[Task prompt]
Go to the line below that has "Configuration utilisée", print it and each line after it exactly, and stop after the line that has "Wettkämpfen"; leave out pictures.

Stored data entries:

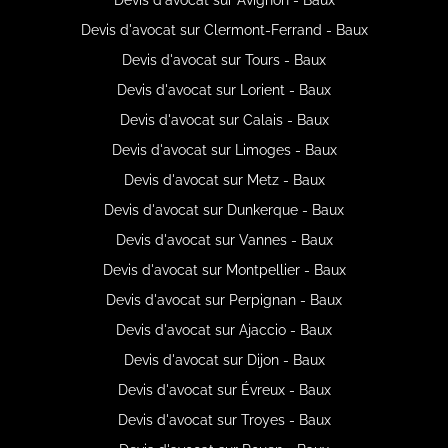
Devis d'avocat sur Clermont-Ferrand - Baux
Devis d'avocat sur Tours - Baux
Devis d'avocat sur Lorient - Baux
Devis d'avocat sur Calais - Baux
Devis d'avocat sur Limoges - Baux
Devis d'avocat sur Metz - Baux
Devis d'avocat sur Dunkerque - Baux
Devis d'avocat sur Vannes - Baux
Devis d'avocat sur Montpellier - Baux
Devis d'avocat sur Perpignan - Baux
Devis d'avocat sur Ajaccio - Baux
Devis d'avocat sur Dijon - Baux
Devis d'avocat sur Évreux - Baux
Devis d'avocat sur Troyes - Baux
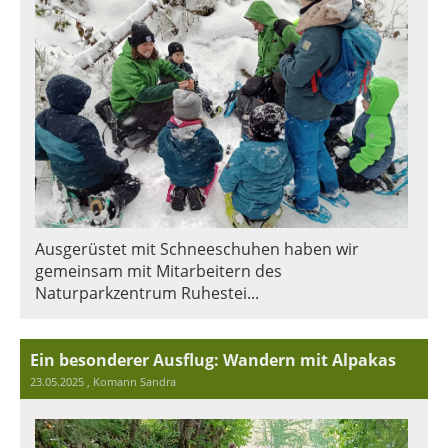
Ausgerüstet mit Schneeschuhen haben wir
gemeinsam mit Mitarbeitern des
Naturparkzentrum Ruhestei...
Ein besonderer Ausflug: Wandern mit Alpakas
23.05.2025
, Komann Sandra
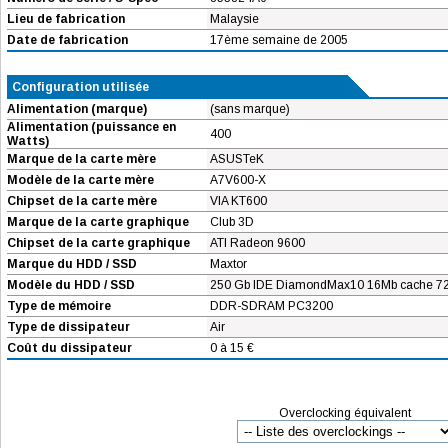
Lieu de fabrication
Malaysie
Date de fabrication
17ème semaine de 2005
Configuration utilisée
Alimentation (marque)
(sans marque)
Alimentation (puissance en
400
Watts)
Marque de la carte mère
ASUSTeK
Modèle de la carte mère
A7V600-X
Chipset de la carte mère
VIA KT600
Marque de la carte graphique
Club 3D
Chipset de la carte graphique
ATI Radeon 9600
Marque du HDD / SSD
Maxtor
Modèle du HDD / SSD
250 Gb IDE DiamondMax10 16Mb cache 72
Type de mémoire
DDR-SDRAM PC3200
Type de dissipateur
Air
Coût du dissipateur
0 à 15 €
Overclocking équivalent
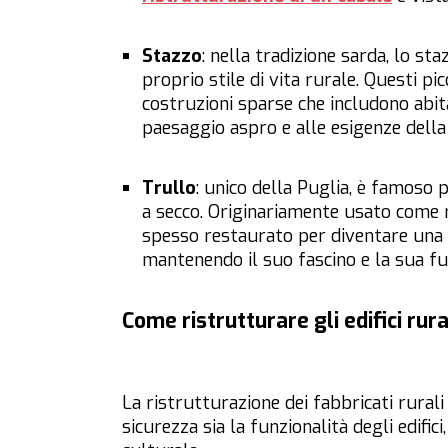
Stazzo
: nella tradizione sarda, lo st
proprio stile di vita rurale. Questi p
costruzioni sparse che includono abita
paesaggio aspro e alle esigenze della 
Trullo
: unico della Puglia, è famoso 
a secco. Originariamente usato come 
spesso restaurato per diventare una re
mantenendo il suo fascino e la sua fu
Come ristrutturare gli edifici rura
La ristrutturazione dei fabbricati rural
sicurezza sia la funzionalità degli edifi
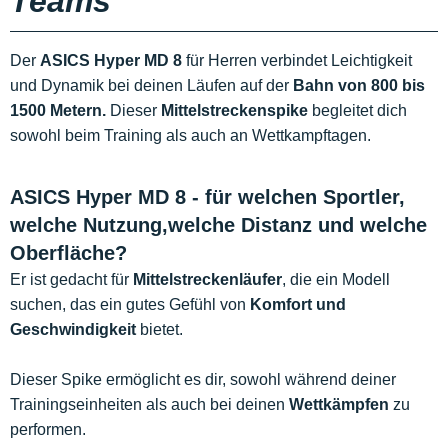
Teams
Der
ASICS Hyper MD 8
für Herren verbindet Leichtigkeit
und Dynamik bei deinen Läufen auf der
Bahn von 800 bis
1500 Metern.
Dieser
Mittelstreckenspike
begleitet dich
sowohl beim Training als auch an Wettkampftagen.
ASICS Hyper MD 8 - für welchen Sportler,
welche Nutzung,welche Distanz und welche
Oberfläche?
Er ist gedacht für
Mittelstreckenläufer
, die ein Modell
suchen, das ein gutes Gefühl von
Komfort und
Geschwindigkeit
bietet.
Dieser Spike ermöglicht es dir, sowohl während deiner
Trainingseinheiten als auch bei deinen
Wettkämpfen
zu
performen.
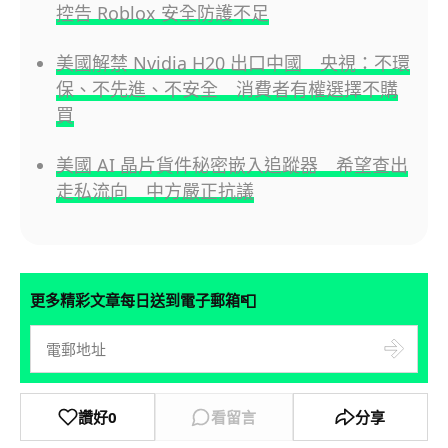
控告 Roblox 安全防護不足
美國解禁 Nvidia H20 出口中國 央視：不環
保、不先進、不安全 消費者有權選擇不購
買
美國 AI 晶片貨件秘密嵌入追蹤器 希望查出
走私流向 中方嚴正抗議
📮
更多精彩文章每日送到電子郵箱
讚好
0
看留言
分享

[Problem solution]
Configuration utilisée
Alimentation (marque)
(sans marque)
Alimentation (puissance en
400
Watts)
Marque de la carte mère
ASUSTeK
Modèle de la carte mère
A7V600-X
Chipset de la carte mère
VIA KT600
Marque de la carte graphique
Club 3D
Chipset de la carte graphique
ATI Radeon 9600
Marque du HDD / SSD
Maxtor
Modèle du HDD / SSD
250 Gb IDE DiamondMax10 16Mb cache 72
Type de mémoire
DDR-SDRAM PC3200
Type de dissipateur
Air
Coût du dissipateur
0 à 15 €
Overclocking équivalent
Stazzo
: nella tradizione sarda, lo st
proprio stile di vita rurale. Questi p
costruzioni sparse che includono abita
paesaggio aspro e alle esigenze della 
Trullo
: unico della Puglia, è famoso 
a secco. Originariamente usato come 
spesso restaurato per diventare una re
mantenendo il suo fascino e la sua fu
Come ristrutturare gli edifici rura
La ristrutturazione dei fabbricati rural
sicurezza sia la funzionalità degli edifi
Teams
Der
ASICS Hyper MD 8
für Herren verbindet Leichtigkeit
und Dynamik bei deinen Läufen auf der
Bahn von 800 bis
1500 Metern.
Dieser
Mittelstreckenspike
begleitet dich
sowohl beim Training als auch an Wettkampftagen.
ASICS Hyper MD 8 - für welchen Sportler,
welche Nutzung,welche Distanz und welche
Oberfläche?
Er ist gedacht für
Mittelstreckenläufer
, die ein Modell
suchen, das ein gutes Gefühl von
Komfort und
Geschwindigkeit
bietet.
Dieser Spike ermöglicht es dir, sowohl während deiner
Trainingseinheiten als auch bei deinen
Wettkämpfen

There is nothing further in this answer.